Ci sarebbe un terzo audio del discorso di Berlusconi ai suoi deputati, mentre aumentano le voci di scissione per Forza Italia con una parte che potrebbe andare con Noi Moderati.
Tempi duri per Silvio Berlusconi ma il peggio, se possibile, deve ancora venire. Nelle scorse ore infatti sarebbero arrivate delle conferme sull’esistenza di un terzo audio dell’ormai celebre discorso dell’ex presidente del Consiglio ai suoi deputati.
Come se non bastassero le polemiche generate dai due ormai celeberrimi audio, che hanno creato un caso politico anche fuori dai confini nazionali, e la prospettiva della pubblicazione di un nuovo spezzone come “regalo” per la nascita del nuovo governo, sono in aumento anche le voci di una possibile scissione di Forza Italia.
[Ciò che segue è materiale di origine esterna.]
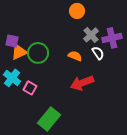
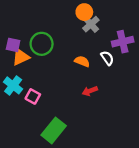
gray cross: (91, 35) -> (91, 24), moved
green circle: (38, 53) -> (42, 44), moved
red arrow: (82, 83) -> (90, 91), size x0.6

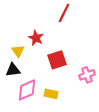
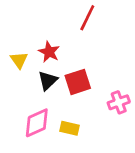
yellow triangle: (18, 51) -> (19, 60), moved
black triangle: (13, 70) -> (48, 81), moved, turned -35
Il futuro di conseguenza appare plumbeo e pieno di insidie per Silvio Berlusconi, con Forza Italia che stando a un recente sondaggio di Lab2101 sarebbe in netto calo nelle intenzioni di voto tutto a vantaggio degli alleati di centrodestra.
Berlusconi e il terzo audio
Nonostante le telefonate in diretta e le note ufficiali per cercare di raddrizzare il tiro, le parole pronunciate da Silvio Berlusconi durante l’incontro con i deputati forzisti stanno ancora provocando parecchi imbarazzi anche tra le fila del Ppe.
Antonio Tajani a Bruxelles starebbe cercando così di gettare acqua sul fuoco, nella speranza magari anche di salvaguardare la sua nomina a prossimo ministro degli Esteri che, prima della diffusione dei due audio, sembrava essere cosa fatta.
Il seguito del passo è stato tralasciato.